In reading a book on game theory this morning – I read this very conundrum, only with wire phones and not Skype and that’s when it hit me:
Skype should implement a callback setting for every session – asking the initiating user if they would like to be in charge of callbacks if and when the call drops.
this sets the immediate standard and lets everyone know what is going on from the get-go.

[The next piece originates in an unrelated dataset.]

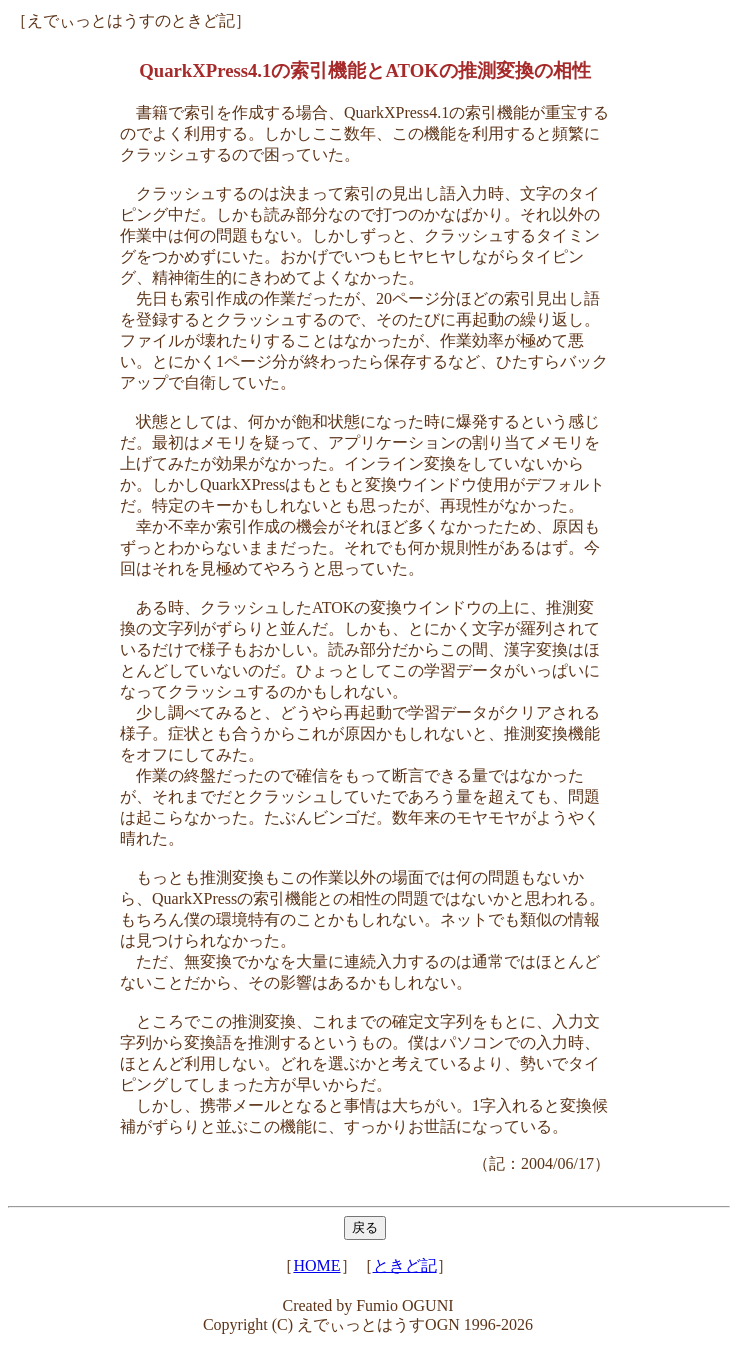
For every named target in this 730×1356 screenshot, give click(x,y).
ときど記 (405, 1265)
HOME (316, 1265)
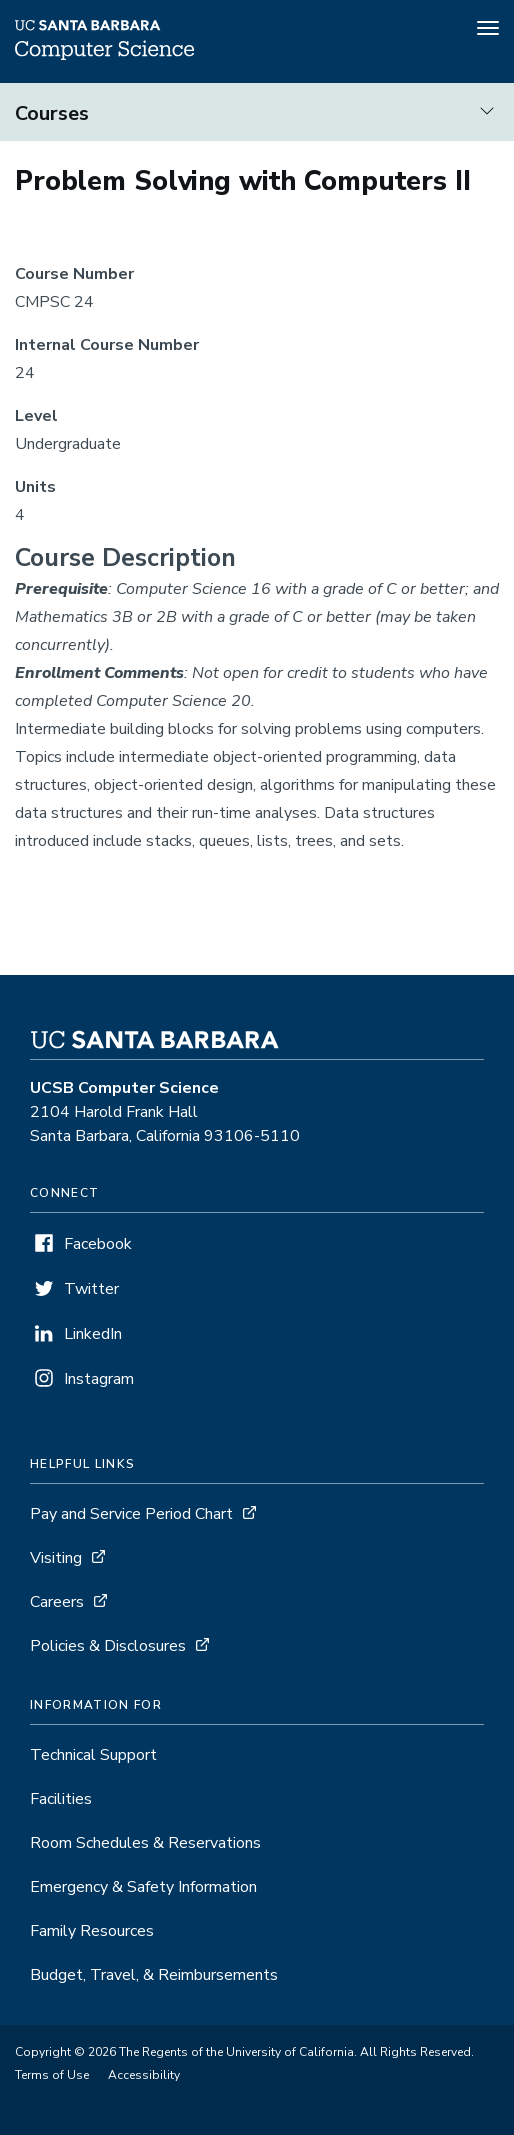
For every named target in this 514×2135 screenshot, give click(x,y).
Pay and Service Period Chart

In the case of ‘I am calling you and you are not answering and i don’t know what is wrong’ – cause the other user is calling you at the same time and they are being cancelled out – skype will win out in customer understanding.
I know this because on the first drop, I saw @spamandynyc dialing back frantically, and skype responding with an ‘unknown error’ of some sort.
if the girls had known what to expect and what was going on from the beginning – then the whole experience would have been better. @spamandy’s friend would have been notified that her friend was going to be calling back in a matter of seconds – and @spamandynyc would have been told that the call had dropped and asked if she wanted to retry or send a message (something like: I would be calling back, but the dog really needs to go out – i’ll call you later).
I know that for many of the companies that I work for, the fear of a bad user experience leads us to pretend the experience does not exist at all or over complicate. I think that if [realistic] expectations are set in the beginning, and all parties know what could happen, how to identify what did happen, and how to best deal with what happened; the experience as a whole is much better. Even if there was (gasp) a failure.
instead – so many of our applications give us errors like: ‘unknown error #21′ and the average user then blames the tech that they are currently using, and promptly facebooks ’stupid technology x, never again’.